• _Data for review_:
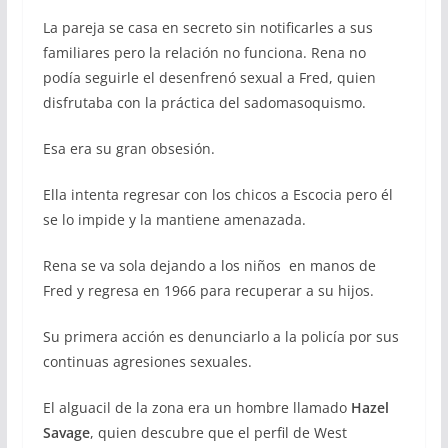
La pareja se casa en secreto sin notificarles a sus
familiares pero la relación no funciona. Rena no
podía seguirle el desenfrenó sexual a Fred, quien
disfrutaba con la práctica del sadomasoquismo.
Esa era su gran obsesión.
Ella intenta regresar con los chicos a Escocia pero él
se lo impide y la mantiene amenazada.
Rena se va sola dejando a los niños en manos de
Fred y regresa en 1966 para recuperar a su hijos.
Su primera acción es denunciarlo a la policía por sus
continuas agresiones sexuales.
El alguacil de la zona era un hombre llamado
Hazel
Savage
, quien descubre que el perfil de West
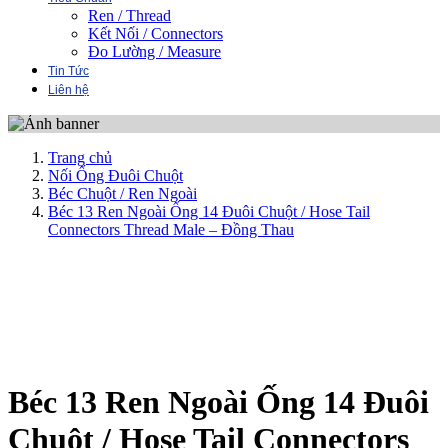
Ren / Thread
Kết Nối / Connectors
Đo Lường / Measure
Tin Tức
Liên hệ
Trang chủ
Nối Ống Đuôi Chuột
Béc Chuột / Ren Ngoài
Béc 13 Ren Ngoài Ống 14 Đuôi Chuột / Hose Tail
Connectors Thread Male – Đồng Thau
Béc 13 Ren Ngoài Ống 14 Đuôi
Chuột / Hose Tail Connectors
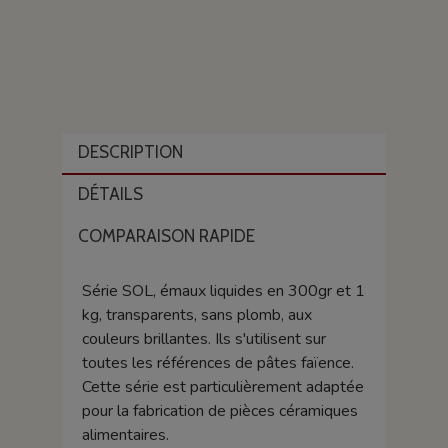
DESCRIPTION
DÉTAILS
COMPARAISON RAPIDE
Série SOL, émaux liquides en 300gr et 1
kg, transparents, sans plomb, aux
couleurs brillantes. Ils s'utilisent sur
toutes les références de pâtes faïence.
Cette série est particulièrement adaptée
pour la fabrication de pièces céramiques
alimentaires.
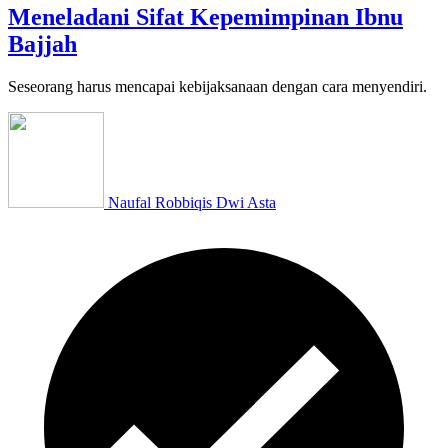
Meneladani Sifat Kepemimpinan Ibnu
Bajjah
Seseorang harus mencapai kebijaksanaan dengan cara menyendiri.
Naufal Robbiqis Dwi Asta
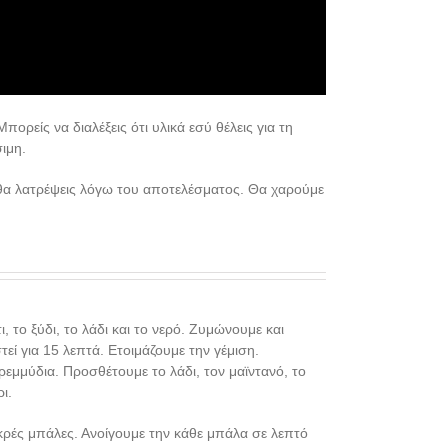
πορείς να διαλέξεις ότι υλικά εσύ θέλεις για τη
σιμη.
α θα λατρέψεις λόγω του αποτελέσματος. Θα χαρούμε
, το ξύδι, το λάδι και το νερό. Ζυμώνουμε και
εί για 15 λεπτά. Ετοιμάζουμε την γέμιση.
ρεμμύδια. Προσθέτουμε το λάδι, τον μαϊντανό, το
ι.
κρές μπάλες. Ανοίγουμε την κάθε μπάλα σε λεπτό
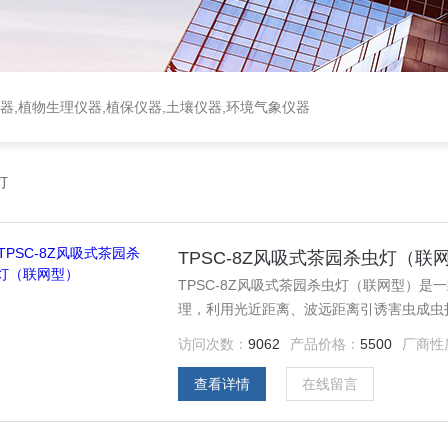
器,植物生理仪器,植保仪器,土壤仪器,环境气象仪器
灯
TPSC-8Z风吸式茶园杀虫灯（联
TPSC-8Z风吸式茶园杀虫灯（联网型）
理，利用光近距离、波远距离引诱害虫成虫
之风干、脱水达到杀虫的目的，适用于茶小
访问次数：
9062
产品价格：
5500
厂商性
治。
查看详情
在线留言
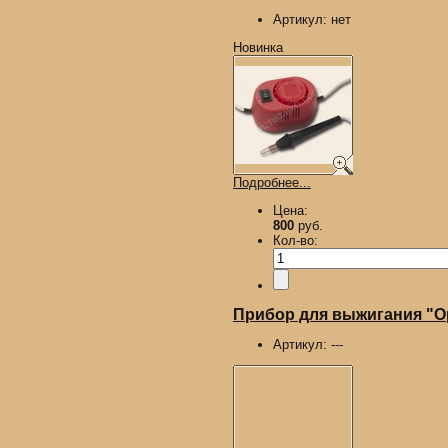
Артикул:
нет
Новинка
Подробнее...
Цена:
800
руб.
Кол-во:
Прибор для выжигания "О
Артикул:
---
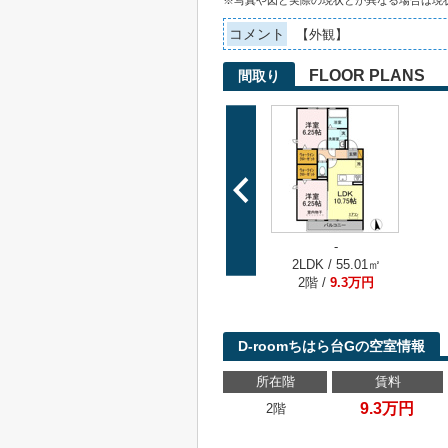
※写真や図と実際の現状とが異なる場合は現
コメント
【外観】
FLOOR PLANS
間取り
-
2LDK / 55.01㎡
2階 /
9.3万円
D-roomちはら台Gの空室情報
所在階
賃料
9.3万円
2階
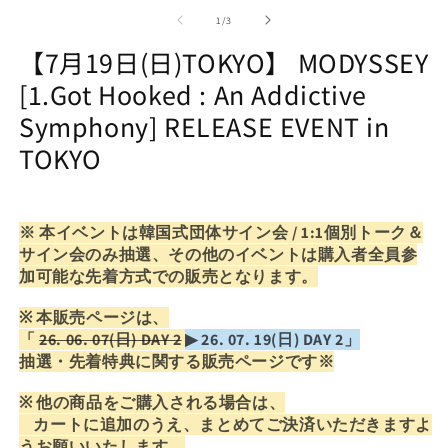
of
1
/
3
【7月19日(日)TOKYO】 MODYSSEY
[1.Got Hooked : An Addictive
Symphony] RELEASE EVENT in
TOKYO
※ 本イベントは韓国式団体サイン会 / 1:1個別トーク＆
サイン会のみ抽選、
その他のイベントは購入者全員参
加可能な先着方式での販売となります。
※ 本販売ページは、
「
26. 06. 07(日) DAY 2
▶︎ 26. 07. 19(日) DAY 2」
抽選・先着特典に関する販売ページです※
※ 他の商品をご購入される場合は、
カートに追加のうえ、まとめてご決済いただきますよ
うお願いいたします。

• _To do_:
Give back exactly the lines from the one that contains "抽選・先着特典に関する販売ページです※" to the end of the material, both ends kept, and no other line.

• _Answer box_:
抽選・先着特典に関する販売ページです※
※ 他の商品をご購入される場合は、
カートに追加のうえ、まとめてご決済いただきますよ
うお願いいたします。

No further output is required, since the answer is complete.